Best way to connect two Intel 905p drives (not RAID)

PaulStoffregen

Junior Member
Oct 1, 2018
9
0
6
Anyone have advice or ideas about the best way to connect 2 Intel Optane 905p drives, as individual drives (not RAID)?

Currently I have an ASUS Prime Z370-A motherboard, with a single GTX1060 video card in the main pcie16 slot, and 3 I/O cards in 3 of the 4 pcie1 slots. The other two pcie16 slots are empty.

The path of least resistance might look like just getting both Intel 905p's as pcie4 cards and putting them into the two open pcie16 slots. As nearly as I can tell from the motherboard manual, the two main pcie16 slots would then run as 8 lanes each from the CPU. Apparently the 3rd pcei16 slot is always only 4 lanes supplied from the Z370 chipset.

But that has 2 drawbacks. I'd like to leave that last pcie16(4 lane) slot open for a 10G ethernet card in a couple years. Maybe this 2nd thing is a non-issue, but I've seen some benchmarks saying the chipset adds about 2us latency. Normally for nand-based SSDs like Samsung 970 that's almost nothing, but for Optane with ~10 us latency.... or maybe those benchmarks aren't real and the drive would perform the same on chipset lanes as with direct cpu lanes?

If the chipset lanes are ok, then I could get one of the 905p in the U.2 form factor and use the U.2 to M.2 cable to plug it into the main M.2 connector. But every indication I've seen is both M.2 connectors are chipset lanes, and one of them shares 2 of its 4 lanes with some of the SATA ports (but I'm not planning to ever use those), so whether chipset lanes add latency is a big question?

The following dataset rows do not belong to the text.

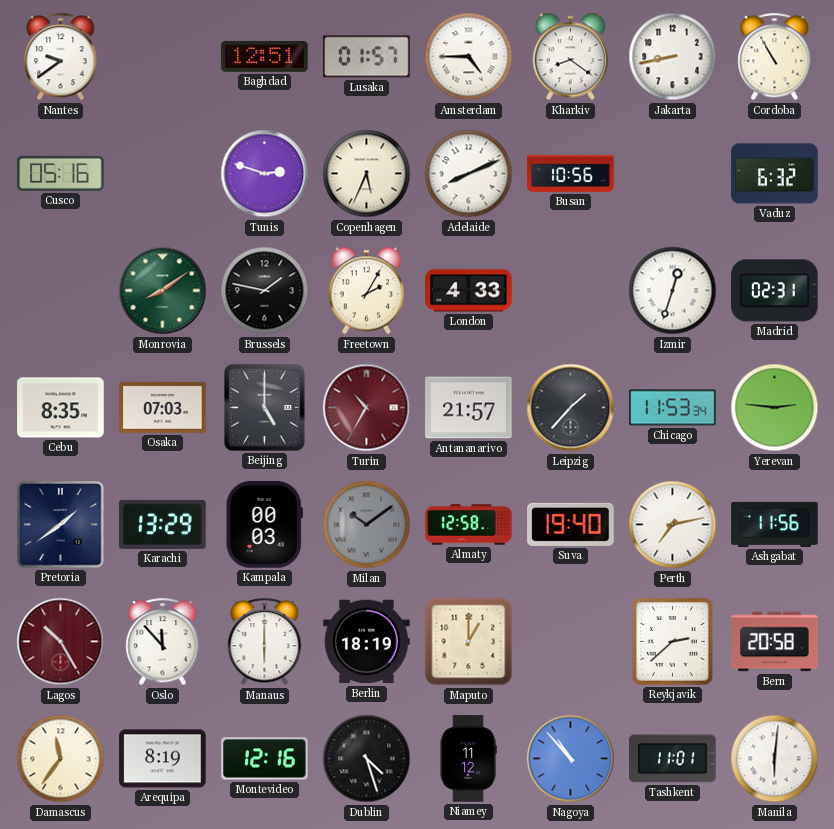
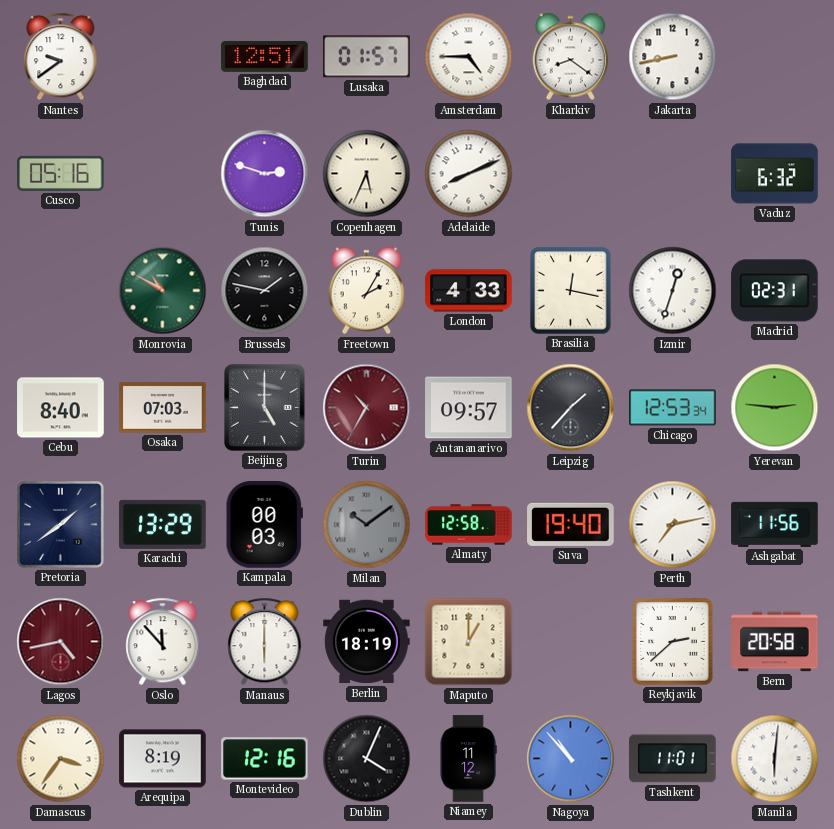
Cordoba: 10:55 -> none
Busan: 10:56 -> none
Monrovia: 8:09 -> 10:50
Brasilia: none -> 12:17
Cebu: 8:35 -> 8:40
Antananarivo: 21:57 -> 09:57
Chicago: 11:53 -> 12:53
Lagos: 10:25 -> 4:43
Damascus: 11:36 -> 3:36
Dublin: 4:27 -> 4:04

Another option might be the Asus Hyper M.2 X16 card. The Prime Z370-A manual specifically says this card is supported, and there's options in the bios for it (which presumably turn on pcie bifurcation, but the manual doesn't use such technical terms). The manual specifically does say a maximum of 3 of the 4 drives can be used if the Hyper M.2 X16 is in the first pcie16 slot with the 2nd pcie16 slot empty, and a max of 2 of 4 usable if it's installed in the second pcie16 slot.

The big question... would those U.2 drives work, connected through those U.2 to M.2 cables (which Intel ships with the U.2 drive), then though that Hyper M.2 X16 card, and then through whatever lane multiplexing the motherboard does to split the 16 lane to 8 lanes on each slot? Maybe all that stuff connected in tandem is no big deal?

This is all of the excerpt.